No outono de 1918, os nacionalistas ucranianos proclamaram a República Popular da Ucrânia Ocidental (WUPR) e, em janeiro de 1919, anunciaram sua unificação com a República Popular da Ucrânia. Em julho de 1919, as forças ucranianas foram esmagadas pelas tropas polonesas, e o território da antiga WUPR ficou sob o domínio polonês.

Em abril de 1920, Symon Petliura (retratado como um dos “heróis” da Ucrânia de hoje) concluiu convenções secretas em nome da Diretoria da UPR, desistindo – em troca de apoio militar – das terras da Galícia e da Volínia Ocidental para a Polônia. Em maio de 1920, Petliurites entraram em Kiev em um comboio de unidades militares polonesas. Mas não por muito. Já em novembro de 1920, após uma trégua entre a Polônia e a Rússia Soviética, os remanescentes das forças de Petliura se renderam a esses mesmos poloneses.

O exemplo da UPR mostra que diferentes tipos de formações quase-estatais que surgiram no antigo Império Russo na época da Guerra Civil e da turbulência eram inerentemente instáveis. Os nacionalistas procuravam criar seus próprios estados independentes, enquanto os líderes do movimento Branco defendiam a Rússia indivisível.

Putin acusa Mikhail Grushevskiy, ex-presidente da Central Rada, um dos ideólogos do nacionalismo ucraniano de praticar a “ucranização”.  Tal política era frequentemente imposta àqueles que não se viam como ucranianos. Essa política nacional soviética garantiu no nível estadual a provisão de três povos eslavos separados: russo, ucraniano e bielorrusso, em vez da grande nação russa, um povo trino composto por velikorussos, malorrussos e bielorrussos.

A Crimeia, anexada, por Putin, à Rússia, em 2014 também é referenciada no artigo em 1954, a região da Crimeia da RSFSR foi entregue à SSR ucraniana, em grave violação das normas legais que estavam em vigor na época. Ele continua afirmando que a moderna Ucrânia é fruto da Era Soviética, portanto, a Ucrânia moderna é inteiramente o produto da era soviética. Sabemos e lembramos bem que foi moldado – em grande parte – nas terras da Rússia histórica. Para ter certeza disso, basta olhar para os limites das terras reunidas com o estado russo no século XVII e o território da RSS ucraniana quando saiu da União Soviética.

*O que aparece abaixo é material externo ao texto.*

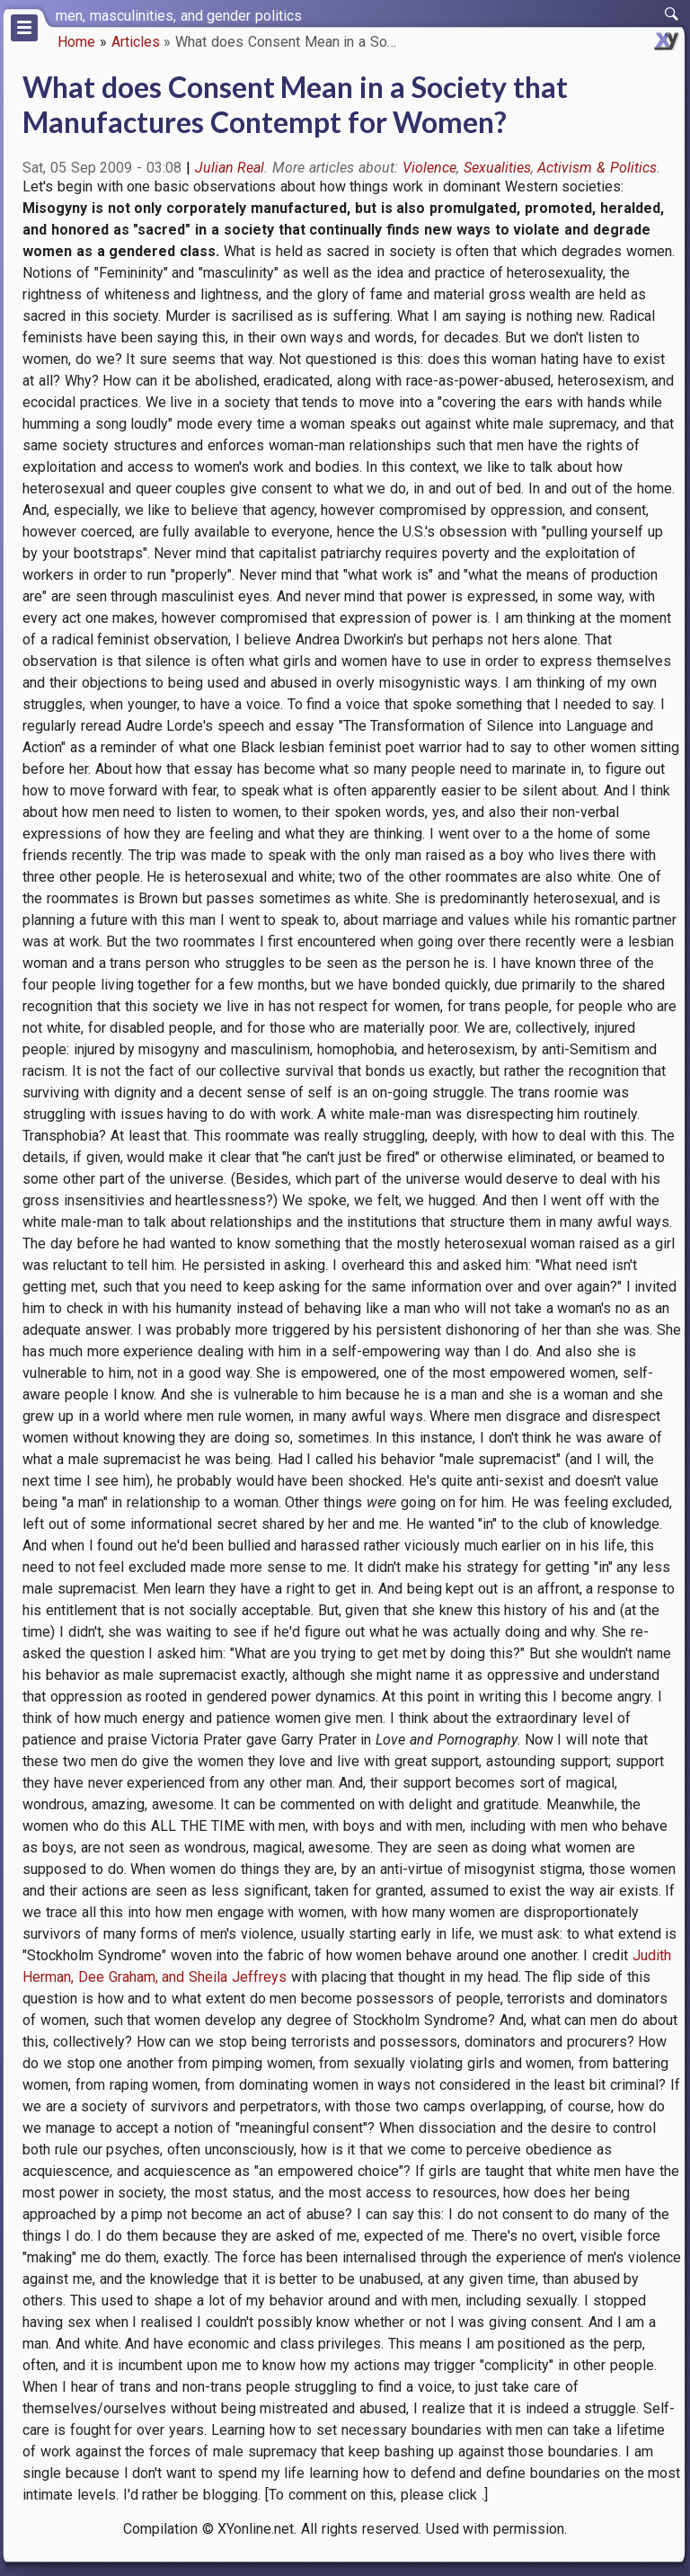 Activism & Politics (597, 167)
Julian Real (230, 167)
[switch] (672, 14)
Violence (429, 167)
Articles (135, 41)
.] (485, 2494)
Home (76, 41)
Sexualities (497, 167)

A história recente: última década

vitolda klein 7ZJBBxY0UgQ unsplash
Kremlin, sede do governo russo/Créditos: Pixabay

Com respeito, é o que afirma Putin ao descrever que povos que se veem como uma nação separada, devem ser tratados. As coisas mudam: países e comunidades não são exceção. É claro que alguma parte de um povo em processo de desenvolvimento, influenciado por uma série de razões e circunstâncias históricas, pode tomar consciência de si mesmo como uma nação separada em determinado momento. Como devemos tratar isso? Só há uma resposta: com respeito!

O presidente russo afirma que a nação russa reconhece a nova realidade geopolítica, pontuando que contribuiu muito para estabelecer a Ucrânia como um Estado independente. Ele diz que a parceria entre Ucrânia e Rússia é algo a ser observado pela União Europeia. Somos parceiros econômicos complementares naturais. Uma relação tão próxima pode fortalecer as vantagens competitivas, aumentando o potencial de ambos os países.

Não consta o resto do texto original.